═══ DATA TO EXAMINE

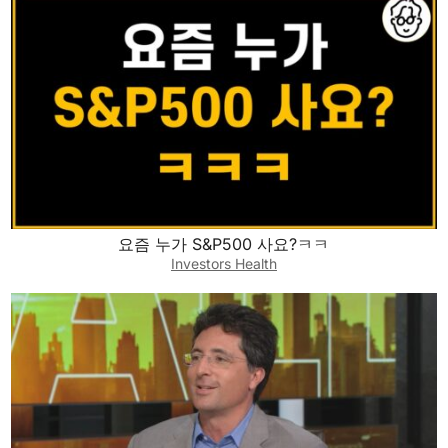
요즘 누가 S&P500 사요?ㅋㅋ
Investors Health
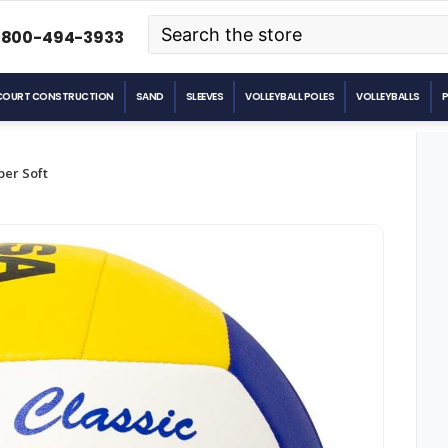
Search
-800-494-3933
COURT CONSTRUCTION
SAND
SLEEVES
VOLLEYBALL POLES
VOLLEYBALLS
per Soft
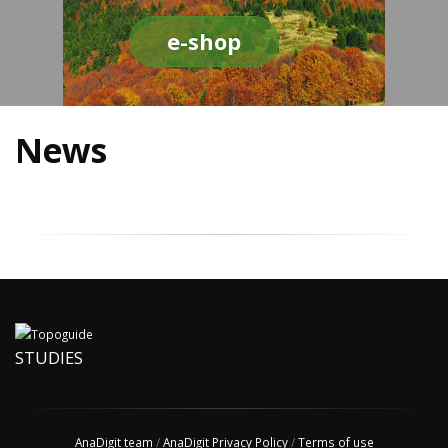
e-shop
News
STUDIES
AnaDigit team
/
AnaDigit Privacy Policy
/
Terms of use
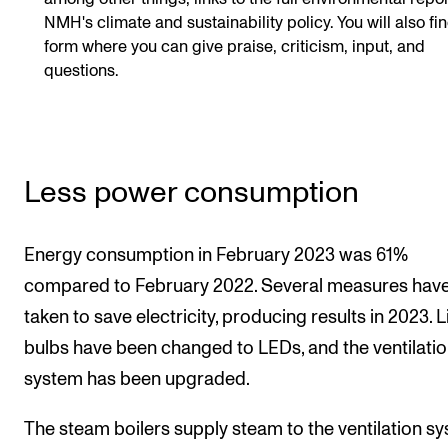
NMH's climate and sustainability policy. You will also fi
form where you can give praise, criticism, input, and
questions.
Less power consumption
Energy consumption in February 2023 was 61%
compared to February 2022. Several measures hav
taken to save electricity, producing results in 2023. L
bulbs have been changed to LEDs, and the ventilati
system has been upgraded.
The steam boilers supply steam to the ventilation s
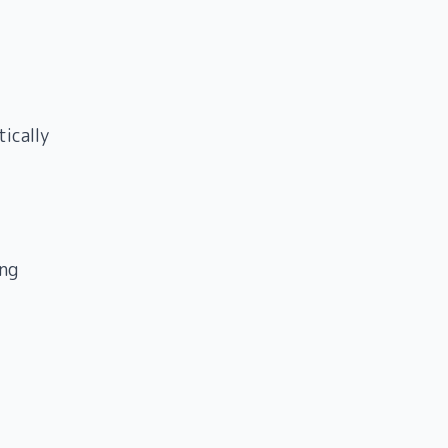
ically
ng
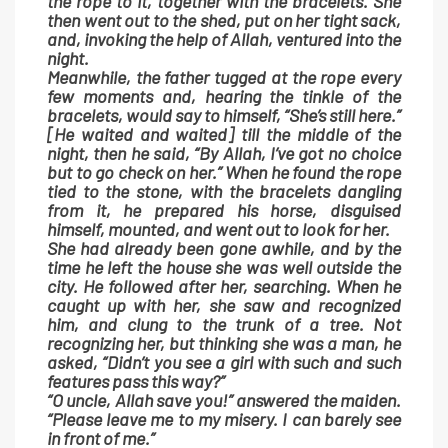
the rope to it, together with the bracelets. She
then went out to the shed, put on her tight sack,
and, invoking the help of Allah, ventured into the
night.
Meanwhile, the father tugged at the rope every
few moments and, hearing the tinkle of the
bracelets, would say to himself, “She’s still here.”
[He waited and waited] till the middle of the
night, then he said, “By Allah, I’ve got no choice
but to go check on her.” When he found the rope
tied to the stone, with the bracelets dangling
from it, he prepared his horse, disguised
himself, mounted, and went out to look for her.
She had already been gone awhile, and by the
time he left the house she was well outside the
city. He followed after her, searching. When he
caught up with her, she saw and recognized
him, and clung to the trunk of a tree. Not
recognizing her, but thinking she was a man, he
asked, “Didn’t you see a girl with such and such
features pass this way?”
“O uncle, Allah save you!” answered the maiden.
“Please leave me to my misery. I can barely see
in front of me.”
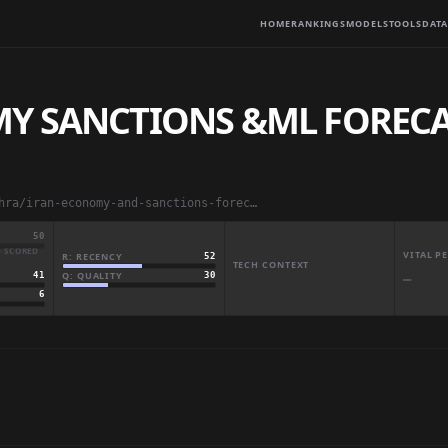
HOME
RANKINGS
MODELS
TOOLS
DATA
Y SANCTIONS &ML FORECAS
abdulmaliklodhra/iran-economy-and-sanctions-forecast-19802026
50
· SCORED
VITAL 
R: RECENCY
52
TECH CONTEXT
Q: QUALITY
30
41
—
6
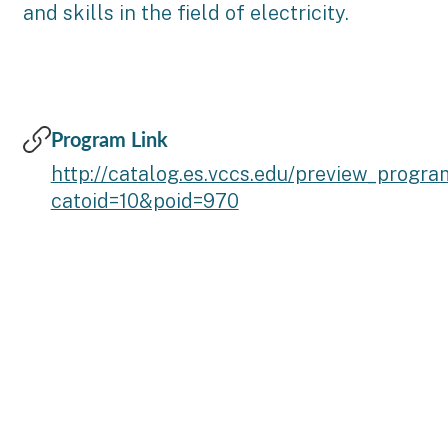
and skills in the field of electricity.
Program Link
http://catalog.es.vccs.edu/preview_progr
catoid=10&poid=970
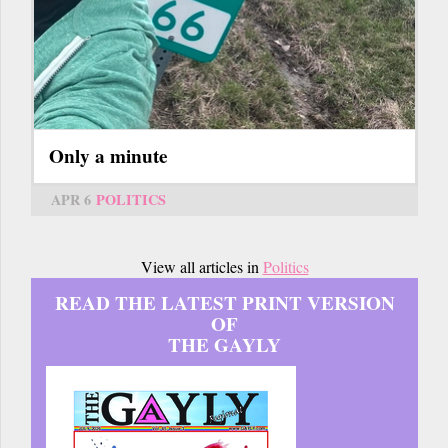
Only a minute
APR 6
POLITICS
View all articles in
Politics
READ THE LATEST PRINT VERSION
OF
THE GAYLY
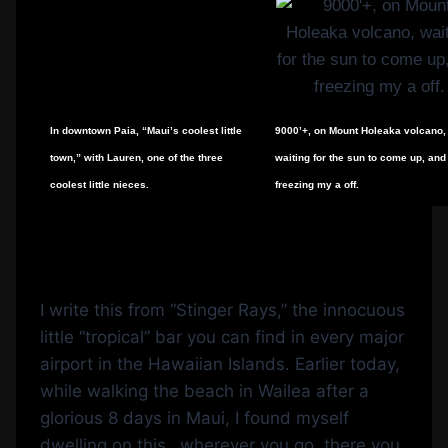
In downtown Paia, “Maui’s coolest little
9000’+, on Mount Holeaka volcano,
town,” with Lauren, one of the three
waiting for the sun to come up, and
coolest little nieces.
freezing my a off.
I write this from “Stinger Rays,” the innocuous
little “tropical” bar you can find in every major
airport in the Hawaiian Islands. Earlier today,
while walking the beach in Wailea after a
glorious 8 days in Maui, I found myself
dwelling on this…wherever you go, there you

══════

WORK ORDER
Would you provide an exact, picture-free copy of the data above?

WRITTEN ANSWER
요즘 누가 S&P500 사요?ㅋㅋ
Investors Health
Search
-800-494-3933
COURT CONSTRUCTION
SAND
SLEEVES
VOLLEYBALL POLES
VOLLEYBALLS
per Soft
e-shop
News
STUDIES
AnaDigit team
/
AnaDigit Privacy Policy
/
Terms of use
NMH's climate and sustainability policy. You will also fi
form where you can give praise, criticism, input, and
questions.
Less power consumption
Energy consumption in February 2023 was 61%
compared to February 2022. Several measures hav
taken to save electricity, producing results in 2023. L
bulbs have been changed to LEDs, and the ventilati
system has been upgraded.
The steam boilers supply steam to the ventilation s
ically
ng
the rope to it, together with the bracelets. She
then went out to the shed, put on her tight sack,
and, invoking the help of Allah, ventured into the
night.
Meanwhile, the father tugged at the rope every
few moments and, hearing the tinkle of the
bracelets, would say to himself, “She’s still here.”
[He waited and waited] till the middle of the
night, then he said, “By Allah, I’ve got no choice
but to go check on her.” When he found the rope
tied to the stone, with the bracelets dangling
from it, he prepared his horse, disguised
himself, mounted, and went out to look for her.
She had already been gone awhile, and by the
time he left the house she was well outside the
city. He followed after her, searching. When he
caught up with her, she saw and recognized
him, and clung to the trunk of a tree. Not
recognizing her, but thinking she was a man, he
asked, “Didn’t you see a girl with such and such
features pass this way?”
“O uncle, Allah save you!” answered the maiden.
“Please leave me to my misery. I can barely see
in front of me.”
HOME
RANKINGS
MODELS
TOOLS
DATA
Y SANCTIONS &ML FORECAS
abdulmaliklodhra/iran-economy-and-sanctions-forecast-19802026
50
· SCORED
VITAL 
R: RECENCY
52
TECH CONTEXT
Q: QUALITY
30
41
—
6
and skills in the field of electricity.
Program Link
http://catalog.es.vccs.edu/preview_progr
catoid=10&poid=970
Only a minute
APR 6
POLITICS
View all articles in
Politics
READ THE LATEST PRINT VERSION
OF
THE GAYLY
In downtown Paia, “Maui’s coolest little
9000’+, on Mount Holeaka volcano,
town,” with Lauren, one of the three
waiting for the sun to come up, and
coolest little nieces.
freezing my a off.
I write this from “Stinger Rays,” the innocuous
little “tropical” bar you can find in every major
airport in the Hawaiian Islands. Earlier today,
while walking the beach in Wailea after a
glorious 8 days in Maui, I found myself
dwelling on this…wherever you go, there you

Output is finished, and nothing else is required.